Describing material media
Introduction
The material media are described by using of material regions:
- mainly volume regions in 3D; surface regions and line regions are also possible in 3D
- mainly surface regions in 2D problems; line regions and point regions are also possible in 2D
For additional information about the role of the regions, see chapter Physics: principles.
Material regions: overview
Volume, surface or line material regions enable the modeling of the material media (with materials).

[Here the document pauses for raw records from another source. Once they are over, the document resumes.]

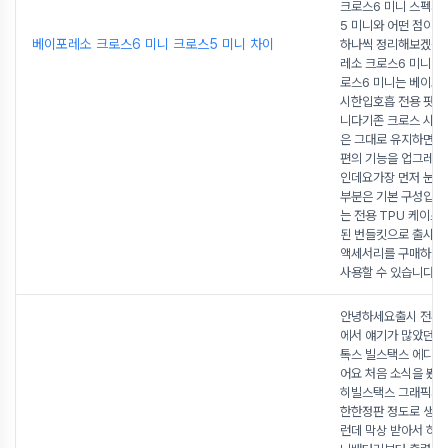
크로스6 미니 스펙과
5 미니와 어떤 점이 
베이포레소 크로스6 미니 크로스5 미니 차이
하나씩 정리해보겠습
레소 크로스6 미니 기
로스6 미니는 베이포
시한입호흡 전용 팟 
니다기존 크로스 시리
은 그대로 유지하면
편의 기능을 업그레이
인데요가장 먼저 눈에
부분은 기본 구성입니
는 전용 TPU 케이스
된 번들킷으로 출시
액세서리를 구매하지
사용할 수 있습니다
...
안녕하세요출시 전부
에서 얘기가 많았던젤
톡스 빌스택스 에디션
어요 처음 소식을 봤을
히빌스택스 그래픽과 
한한정판 정도로 생
런데 막상 받아서 하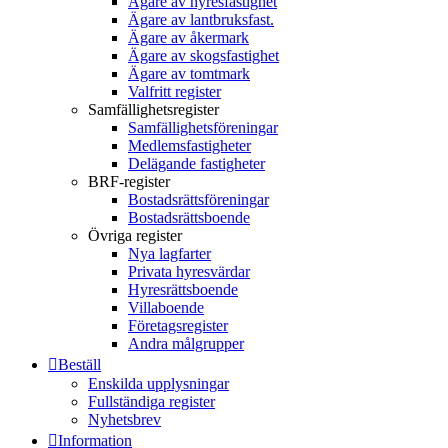
Ägare av hyresfastighet
Ägare av lantbruksfast.
Ägare av åkermark
Ägare av skogsfastighet
Ägare av tomtmark
Valfritt register
Samfällighetsregister
Samfällighetsföreningar
Medlemsfastigheter
Delägande fastigheter
BRF-register
Bostadsrättsföreningar
Bostadsrättsboende
Övriga register
Nya lagfarter
Privata hyresvärdar
Hyresrättsboende
Villaboende
Företagsregister
Andra målgrupper
Beställ
Enskilda upplysningar
Fullständiga register
Nyhetsbrev
Information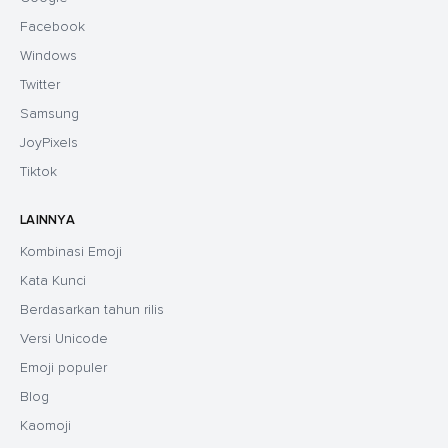
Facebook
Windows
Twitter
Samsung
JoyPixels
Tiktok
LAINNYA
Kombinasi Emoji
Kata Kunci
Berdasarkan tahun rilis
Versi Unicode
Emoji populer
Blog
Kaomoji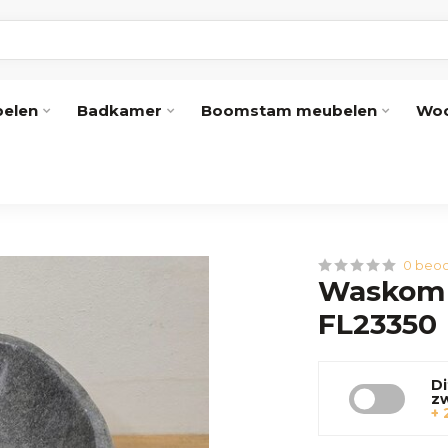
elen
Badkamer
Boomstam meubelen
Woo
0 beoo
Waskom N
FL23350
Di
z
+ 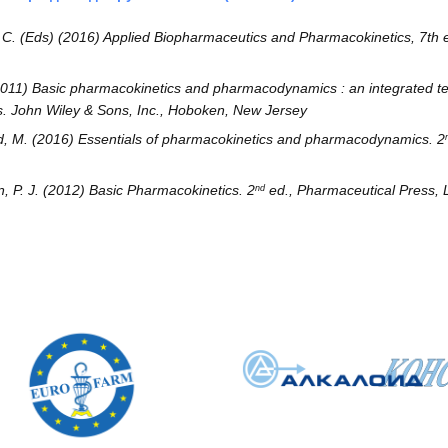
 C. (
Eds)
(2016) Applied Biopharmaceutics and Pharmacokinetics, 7th e
011) Basic pharmacokinetics and pharmacodynamics : an integrated t
s. John Wiley & Sons, Inc., Hoboken, New Jersey
d, M. (2016)
Essentials of pharmacokinetics and pharmacodynamics
. 2
n
, P. J. (2012) Basic Pharmacokinetics. 2
ed., Pharmaceutical Press, 
nd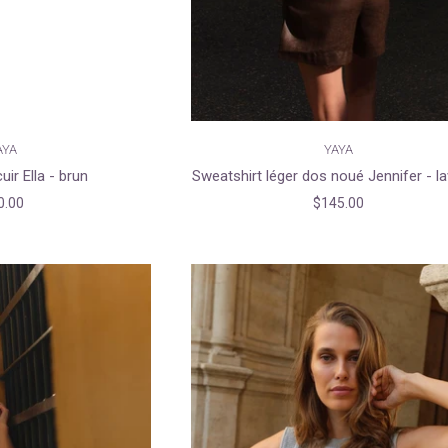
AYA
YAYA
uir Ella - brun
Sweatshirt léger dos noué Jennifer - l
0.00
$145.00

The physical properties of the medium are those of the corresponding material region.
| A region… | enables the modeling… |
|---|---|
| air or vacuum |
of air or of a vacuum (relative permittivity εr = 1) |
| perfect conductor* |
of a medium of perfect conductor: equipotential frontier (floating or fixed value of electric potential) with a normal electric field |
|
dielectric (+ electric charge sources q) |
of a dielectric medium (relative permittivity εr) with a possible volume density of the electric charge source (uniform or space dependent) |
Thin regions (3D)
Thin regions enable the modeling of regions of slight thickness, for example cracks in the dielectric of a capacitor, etc.
In 3D problems for a thin dielectric region, the direction of the electric field can be selected by the user, as indicated in the table below.
| Thin region | Direction of fields E and D | |
|---|---|---|
| no restriction | quasi tangential | |
|
dielectric (+ electric charge sources q) |
thin region with random ε permittivity |
thin region with: ε2 >> ε1
|
Filiform regions (3D)
Filiform regions enable the modeling of small cross-section regions.
In 3D problems for a filiform dielectric region, the direction of the electric field is imposed by Flux. The electric field is considered tangent to the line that models the filiform region.